The project will examine the media portrayal and reportage of and about internally displaced persons (IDPs) in the three case study countries of Nigeria, Kenya and DRC with a view to identifying gaps in reportage within the context of advancing in-depth reportage on IDPs in Africa.

The project also aims at galvanizing stakeholders to respect and uphold basic rights and principles in line with the ‘Guiding Principles on Internal Displacement’ intended to enhance an effective and timely response to the needs of IDPs.
At the one-day event which held at the Media Career centre, Ogba Lagos several participants shared their experience of IDP camps in Nigeria giving grueling account of the plight of the people in these camps and how the officials take advantage of the people. Mrs. Aramide Oikelome who runs an orphanage also shared her experience after she brought two of the displaced children in Benue to her ophanage as a result of the Fulani herdsmen onslaught on the people a few months ago.

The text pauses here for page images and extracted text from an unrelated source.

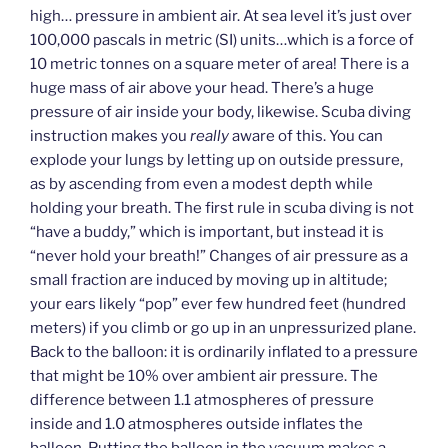
high… pressure in ambient air. At sea level it’s just over
100,000 pascals in metric (SI) units…which is a force of
10 metric tonnes on a square meter of area! There is a
huge mass of air above your head. There’s a huge
pressure of air inside your body, likewise. Scuba diving
instruction makes you
really
aware of this. You can
explode your lungs by letting up on outside pressure,
as by ascending from even a modest depth while
holding your breath. The first rule in scuba diving is not
“have a buddy,” which is important, but instead it is
“never hold your breath!” Changes of air pressure as a
small fraction are induced by moving up in altitude;
your ears likely “pop” ever few hundred feet (hundred
meters) if you climb or go up in an unpressurized plane.
Back to the balloon: it is ordinarily inflated to a pressure
that might be 10% over ambient air pressure. The
difference between 1.1 atmospheres of pressure
inside and 1.0 atmospheres outside inflates the
balloon. Putting the balloon in the vacuum makes a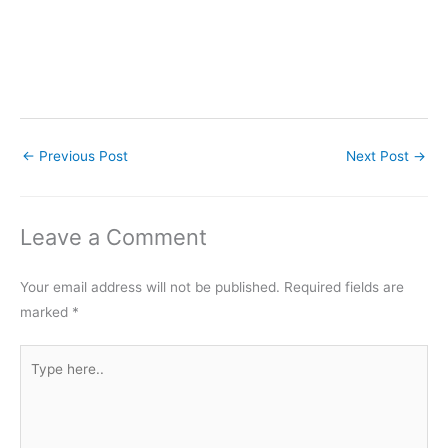
←
Previous Post
Next Post
→
Leave a Comment
Your email address will not be published.
Required fields are
marked
*
Type
here..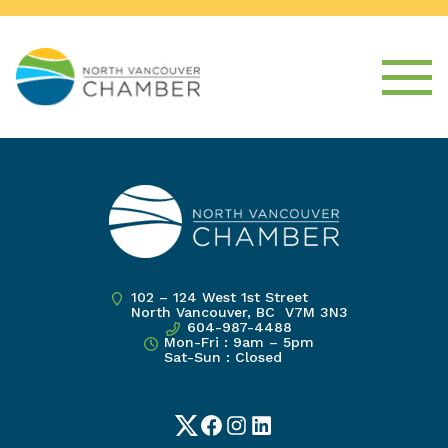
102 – 124 West 1st Street
North Vancouver, BC V7M 3N3
604-987-4488
Mon-Fri : 9am – 5pm
Sat-Sun : Closed
Twitter
Facebook
Instagram
LinkedIn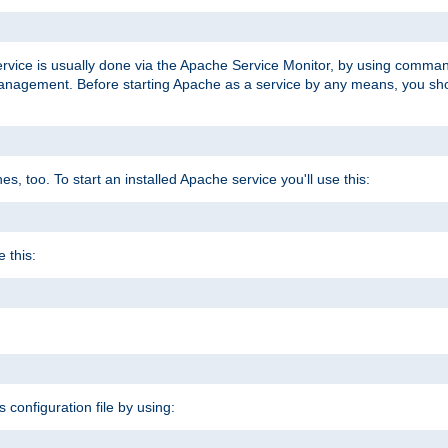
ervice is usually done via the Apache Service Monitor, by using comma
agement. Before starting Apache as a service by any means, you shoul
, too. To start an installed Apache service you'll use this:
 this:
s configuration file by using: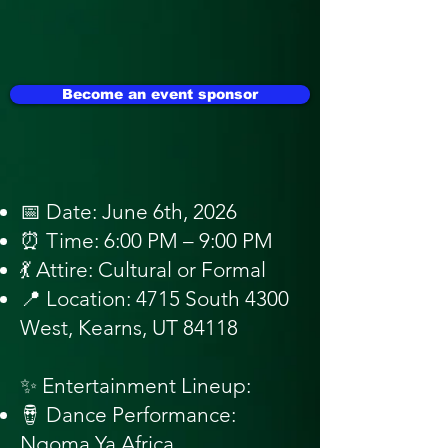
Become an event sponsor
📅 Date: June 6th, 2026
⏰ Time: 6:00 PM – 9:00 PM
💃 Attire: Cultural or Formal
📍 Location: 4715 South 4300
West, Kearns, UT 84118
✨ Entertainment Lineup:
🪘 Dance Performance:
Ngoma Ya Africa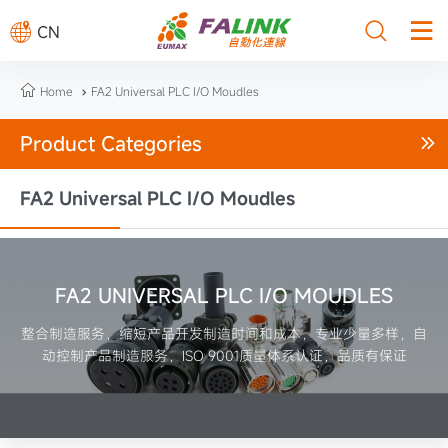



CN

Home
FA2 Universal PLC I/O Moudles

Product Categories

FA2 Universal PLC I/O Moudles
FA2 UNIVERSAL PLC I/O MOUDLES
整合制造服务，缩短产品开发制造时间和成本，专业少量多样，自
动控制产品制造服务，ISO 9001质量体系认证，品质有保证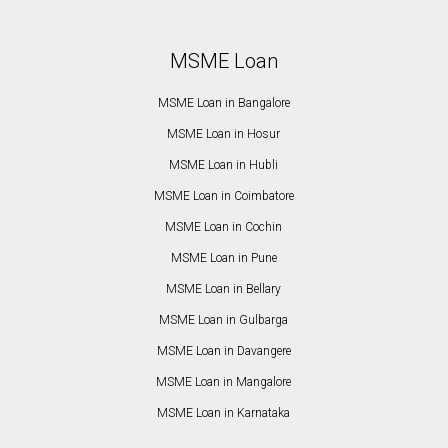
MSME Loan
MSME Loan in Bangalore
MSME Loan in Hosur
MSME Loan in Hubli
MSME Loan in Coimbatore
MSME Loan in Cochin
MSME Loan in Pune
MSME Loan in Bellary
MSME Loan in Gulbarga
MSME Loan in Davangere
MSME Loan in Mangalore
MSME Loan in Karnataka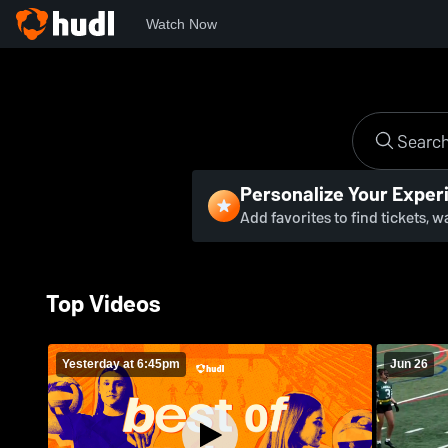
Watch Now
Personalize Your Exper
Add favorites to find tickets, 
Top Videos
Yesterday at 6:45pm
Jun 26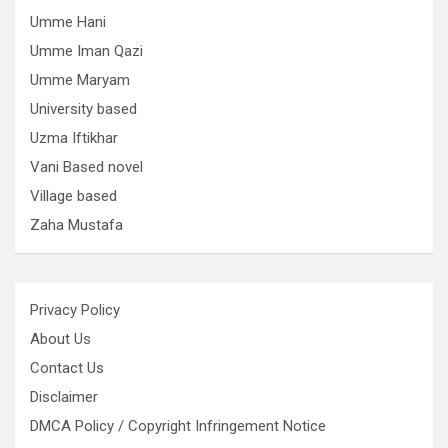
Umme Hani
Umme Iman Qazi
Umme Maryam
University based
Uzma Iftikhar
Vani Based novel
Village based
Zaha Mustafa
Privacy Policy
About Us
Contact Us
Disclaimer
DMCA Policy / Copyright Infringement Notice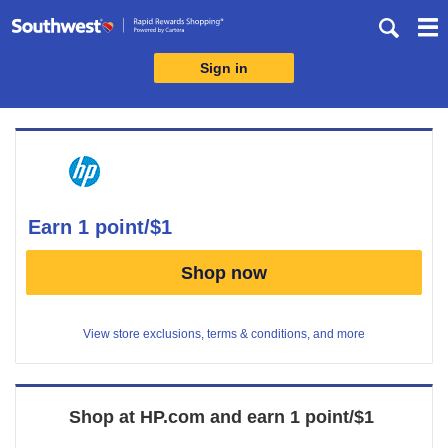
Skip
header
content
Sign in
Merchant
Experience
earn
1 point/$1
Earn
Shop now
1
point/$1
View store exclusions, terms & conditions, and more
Shop at
HP.com
and
earn
1 point/$1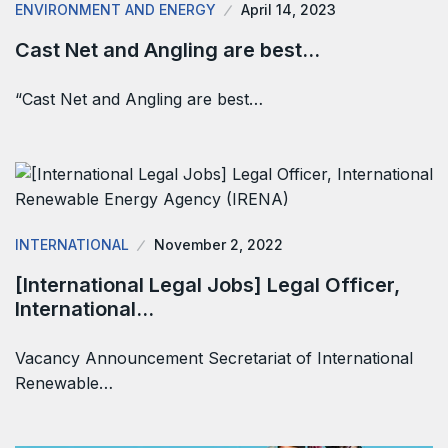
ENVIRONMENT AND ENERGY
April 14, 2023
Cast Net and Angling are best…
“Cast Net and Angling are best…
INTERNATIONAL
November 2, 2022
[International Legal Jobs] Legal Officer,
International…
Vacancy Announcement Secretariat of International
Renewable…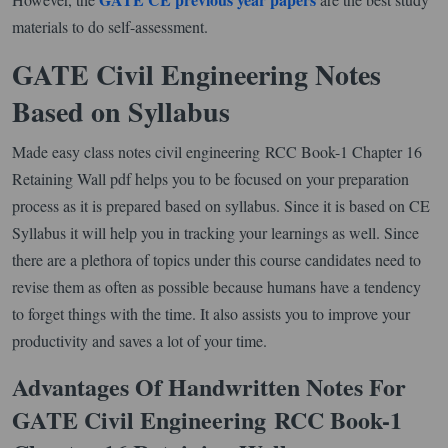
materials to do self-assessment.
GATE Civil Engineering Notes
Based on Syllabus
Made easy class notes civil engineering RCC Book-1 Chapter 16
Retaining Wall pdf helps you to be focused on your preparation
process as it is prepared based on syllabus. Since it is based on CE
Syllabus it will help you in tracking your learnings as well. Since
there are a plethora of topics under this course candidates need to
revise them as often as possible because humans have a tendency
to forget things with the time. It also assists you to improve your
productivity and saves a lot of your time.
Advantages Of Handwritten Notes For
GATE Civil Engineering
RCC Book-1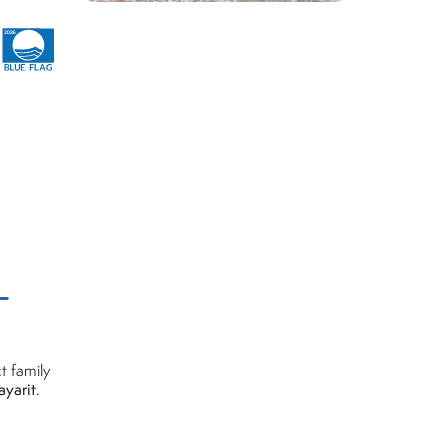
-
t family
ayarit
.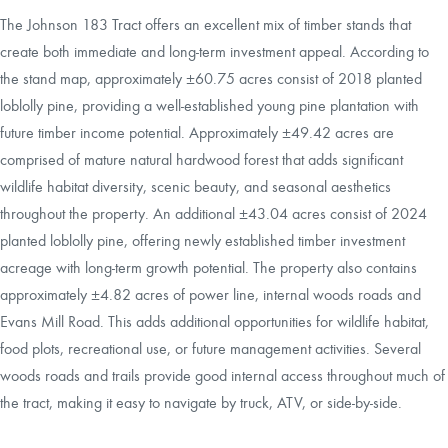
The Johnson 183 Tract offers an excellent mix of timber stands that
create both immediate and long-term investment appeal. According to
the stand map, approximately ±60.75 acres consist of 2018 planted
loblolly pine, providing a well-established young pine plantation with
future timber income potential. Approximately ±49.42 acres are
comprised of mature natural hardwood forest that adds significant
wildlife habitat diversity, scenic beauty, and seasonal aesthetics
throughout the property. An additional ±43.04 acres consist of 2024
planted loblolly pine, offering newly established timber investment
acreage with long-term growth potential. The property also contains
approximately ±4.82 acres of power line, internal woods roads and
Evans Mill Road. This adds additional opportunities for wildlife habitat,
food plots, recreational use, or future management activities. Several
woods roads and trails provide good internal access throughout much of
the tract, making it easy to navigate by truck, ATV, or side-by-side.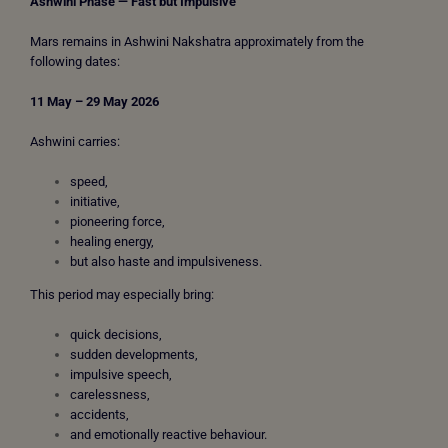
Ashwini Phase — Fast but Impulsive
Mars remains in Ashwini Nakshatra approximately from the
following dates:
11 May – 29 May 2026
Ashwini carries:
speed,
initiative,
pioneering force,
healing energy,
but also haste and impulsiveness.
This period may especially bring:
quick decisions,
sudden developments,
impulsive speech,
carelessness,
accidents,
and emotionally reactive behaviour.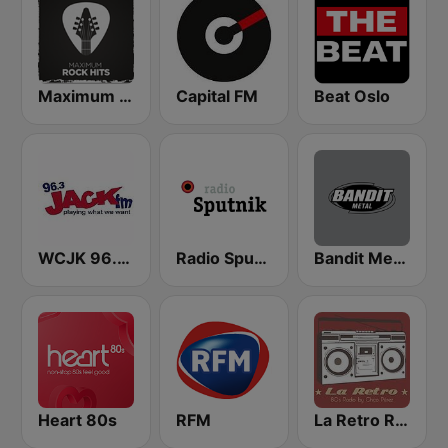
Maximum Rock Hits (Максимум)
Capital FM
Beat Oslo
WCJK 96.3 Jack FM
Radio Sputnik
Bandit Metal
Heart 80s
RFM
La Retro Radio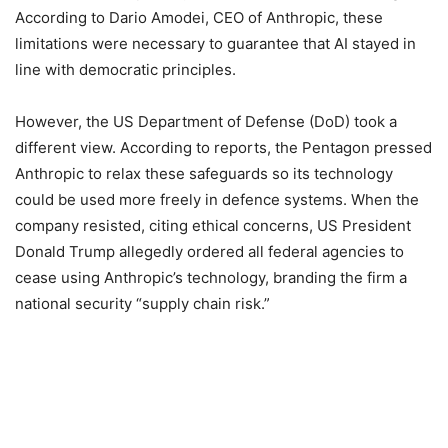
According to Dario Amodei, CEO of Anthropic, these
limitations were necessary to guarantee that AI stayed in
line with democratic principles.
However, the US Department of Defense (DoD) took a
different view. According to reports, the Pentagon pressed
Anthropic to relax these safeguards so its technology
could be used more freely in defence systems. When the
company resisted, citing ethical concerns, US President
Donald Trump allegedly ordered all federal agencies to
cease using Anthropic’s technology, branding the firm a
national security “supply chain risk.”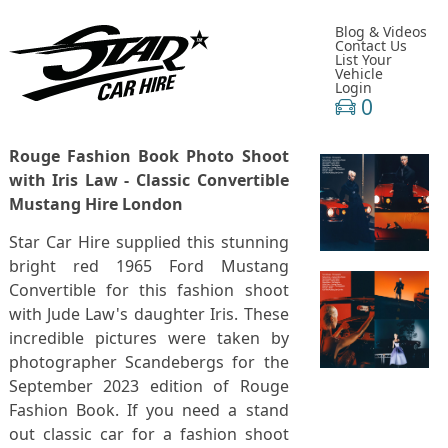
Blog & Videos
Contact Us
List Your
Vehicle
Login
0
Rouge Fashion Book Photo Shoot
with Iris Law - Classic Convertible
Mustang Hire London
Star Car Hire supplied this stunning
bright red 1965 Ford Mustang
Convertible for this fashion shoot
with Jude Law's daughter Iris. These
incredible pictures were taken by
photographer Scandebergs for the
September 2023 edition of Rouge
Fashion Book. If you need a stand
out classic car for a fashion shoot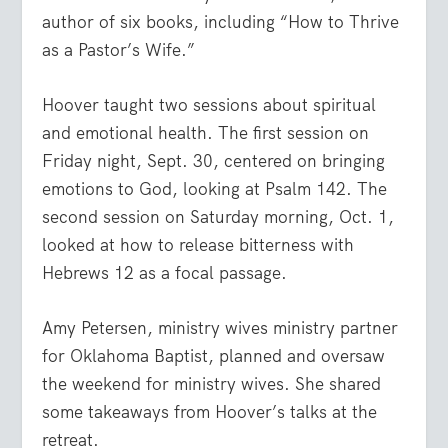
author of six books, including “How to Thrive
as a Pastor’s Wife.”
Hoover taught two sessions about spiritual
and emotional health. The first session on
Friday night, Sept. 30, centered on bringing
emotions to God, looking at Psalm 142. The
second session on Saturday morning, Oct. 1,
looked at how to release bitterness with
Hebrews 12 as a focal passage.
Amy Petersen, ministry wives ministry partner
for Oklahoma Baptist, planned and oversaw
the weekend for ministry wives. She shared
some takeaways from Hoover’s talks at the
retreat.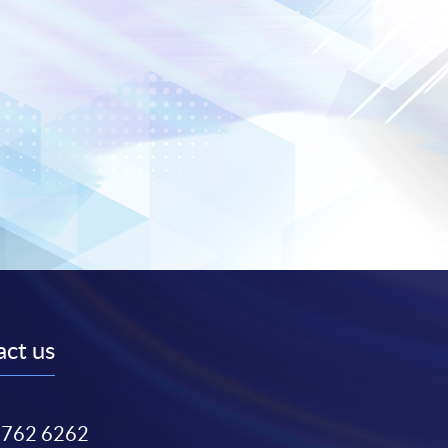
ct us
3762 6262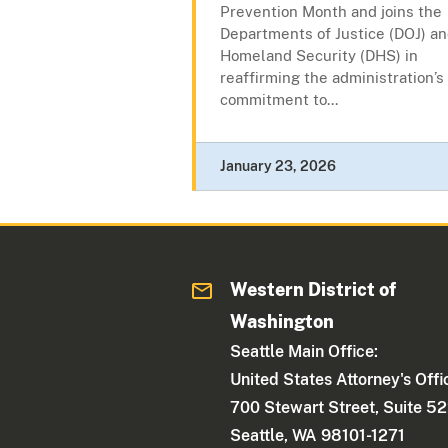
Prevention Month and joins the
Departments of Justice (DOJ) a
Homeland Security (DHS) in
reaffirming the administration’s
commitment to...
January 23, 2026
Western District of
Washington
Seattle Main Office:
United States Attorney's Offi
700 Stewart Street, Suite 5
Seattle, WA 98101-1271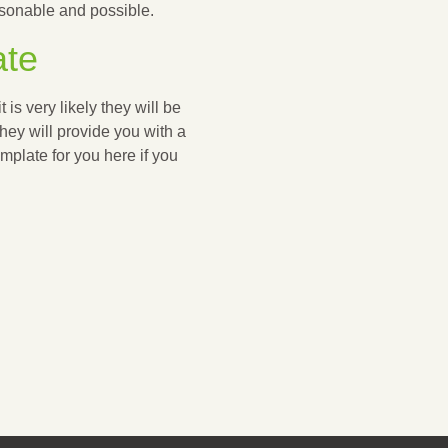
easonable and possible.
ate
t is very likely they will be
they will provide you with a
plate for you here if you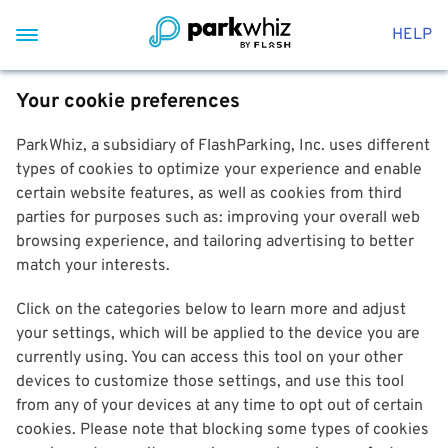
HELP
Your cookie preferences
ParkWhiz, a subsidiary of FlashParking, Inc. uses different
types of cookies to optimize your experience and enable
certain website features, as well as cookies from third
parties for purposes such as: improving your overall web
browsing experience, and tailoring advertising to better
match your interests.
Click on the categories below to learn more and adjust
your settings, which will be applied to the device you are
currently using. You can access this tool on your other
devices to customize those settings, and use this tool
from any of your devices at any time to opt out of certain
cookies. Please note that blocking some types of cookies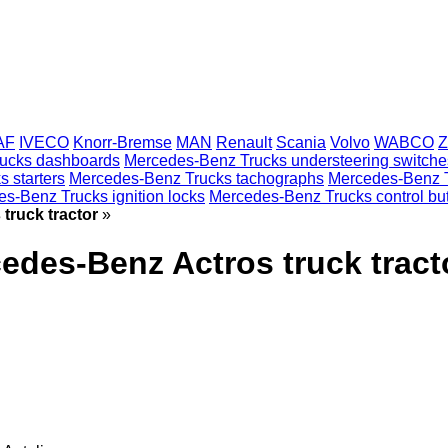
AF
IVECO
Knorr-Bremse
MAN
Renault
Scania
Volvo
WABCO
Z
ucks dashboards
Mercedes-Benz Trucks understeering switche
 starters
Mercedes-Benz Trucks tachographs
Mercedes-Benz 
s-Benz Trucks ignition locks
Mercedes-Benz Trucks control bu
truck tractor
»
edes-Benz Actros truck tract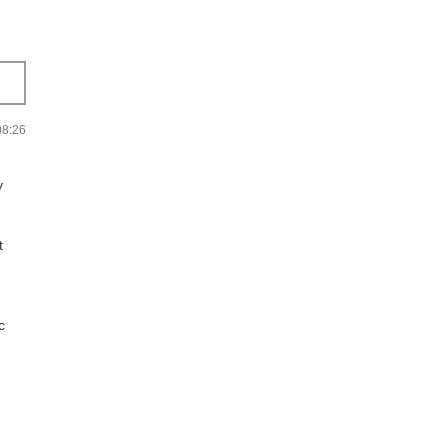
:26
y
t
c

She said the experience of the two children who lost their parents during the crisis is symptomatic of what the vast majority are going through in the camps. “The only good thing about the children is that they are in good hands in our orphanage. Many of the children in the IDPs don’t have that luxury. Our advocacy is that the IDP should just be a transit point while there must be moves to integrate the displaced persons into proper family life.”